YOUR OBJECTIVE. Copy the data word for word, keeping every line.

RECORDS FOR THIS TASK.
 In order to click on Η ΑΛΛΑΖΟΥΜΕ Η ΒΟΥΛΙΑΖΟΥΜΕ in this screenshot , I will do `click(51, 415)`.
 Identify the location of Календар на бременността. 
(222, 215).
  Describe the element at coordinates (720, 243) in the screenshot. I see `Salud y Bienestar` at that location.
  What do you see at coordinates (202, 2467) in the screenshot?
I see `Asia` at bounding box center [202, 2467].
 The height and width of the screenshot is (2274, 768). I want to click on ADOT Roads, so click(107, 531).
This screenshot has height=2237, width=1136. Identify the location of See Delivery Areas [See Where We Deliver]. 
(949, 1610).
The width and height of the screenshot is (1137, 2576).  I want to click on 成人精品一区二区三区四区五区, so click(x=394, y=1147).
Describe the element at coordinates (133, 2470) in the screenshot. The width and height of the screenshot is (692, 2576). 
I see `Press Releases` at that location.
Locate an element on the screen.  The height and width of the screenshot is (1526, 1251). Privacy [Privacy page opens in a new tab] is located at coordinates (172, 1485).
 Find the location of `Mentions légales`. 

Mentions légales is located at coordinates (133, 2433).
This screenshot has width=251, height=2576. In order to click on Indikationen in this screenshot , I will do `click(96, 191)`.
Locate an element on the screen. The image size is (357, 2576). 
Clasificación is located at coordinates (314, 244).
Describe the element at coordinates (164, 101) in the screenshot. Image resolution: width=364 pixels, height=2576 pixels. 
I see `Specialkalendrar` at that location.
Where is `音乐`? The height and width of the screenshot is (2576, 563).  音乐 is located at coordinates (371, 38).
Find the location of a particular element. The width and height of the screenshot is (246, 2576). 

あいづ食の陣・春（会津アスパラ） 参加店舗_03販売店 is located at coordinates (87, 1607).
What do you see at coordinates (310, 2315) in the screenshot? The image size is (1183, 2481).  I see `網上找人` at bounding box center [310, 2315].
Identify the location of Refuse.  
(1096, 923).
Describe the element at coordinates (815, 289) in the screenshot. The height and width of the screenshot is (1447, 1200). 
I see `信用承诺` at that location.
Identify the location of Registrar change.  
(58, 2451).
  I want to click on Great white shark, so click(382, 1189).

EXERCISE RESPONSE.
 In order to click on Η ΑΛΛΑΖΟΥΜΕ Η ΒΟΥΛΙΑΖΟΥΜΕ in this screenshot , I will do `click(51, 415)`.
 Identify the location of Календар на бременността. 
(222, 215).
  Describe the element at coordinates (720, 243) in the screenshot. I see `Salud y Bienestar` at that location.
  What do you see at coordinates (202, 2467) in the screenshot?
I see `Asia` at bounding box center [202, 2467].
 The height and width of the screenshot is (2274, 768). I want to click on ADOT Roads, so click(107, 531).
This screenshot has height=2237, width=1136. Identify the location of See Delivery Areas [See Where We Deliver]. 
(949, 1610).
The width and height of the screenshot is (1137, 2576).  I want to click on 成人精品一区二区三区四区五区, so click(x=394, y=1147).
Describe the element at coordinates (133, 2470) in the screenshot. The width and height of the screenshot is (692, 2576). 
I see `Press Releases` at that location.
Locate an element on the screen.  The height and width of the screenshot is (1526, 1251). Privacy [Privacy page opens in a new tab] is located at coordinates (172, 1485).
 Find the location of `Mentions légales`. 

Mentions légales is located at coordinates (133, 2433).
This screenshot has width=251, height=2576. In order to click on Indikationen in this screenshot , I will do `click(96, 191)`.
Locate an element on the screen. The image size is (357, 2576). 
Clasificación is located at coordinates (314, 244).
Describe the element at coordinates (164, 101) in the screenshot. Image resolution: width=364 pixels, height=2576 pixels. 
I see `Specialkalendrar` at that location.
Where is `音乐`? The height and width of the screenshot is (2576, 563).  音乐 is located at coordinates (371, 38).
Find the location of a particular element. The width and height of the screenshot is (246, 2576). 

あいづ食の陣・春（会津アスパラ） 参加店舗_03販売店 is located at coordinates (87, 1607).
What do you see at coordinates (310, 2315) in the screenshot? The image size is (1183, 2481).  I see `網上找人` at bounding box center [310, 2315].
Identify the location of Refuse.  
(1096, 923).
Describe the element at coordinates (815, 289) in the screenshot. The height and width of the screenshot is (1447, 1200). 
I see `信用承诺` at that location.
Identify the location of Registrar change.  
(58, 2451).
  I want to click on Great white shark, so click(382, 1189).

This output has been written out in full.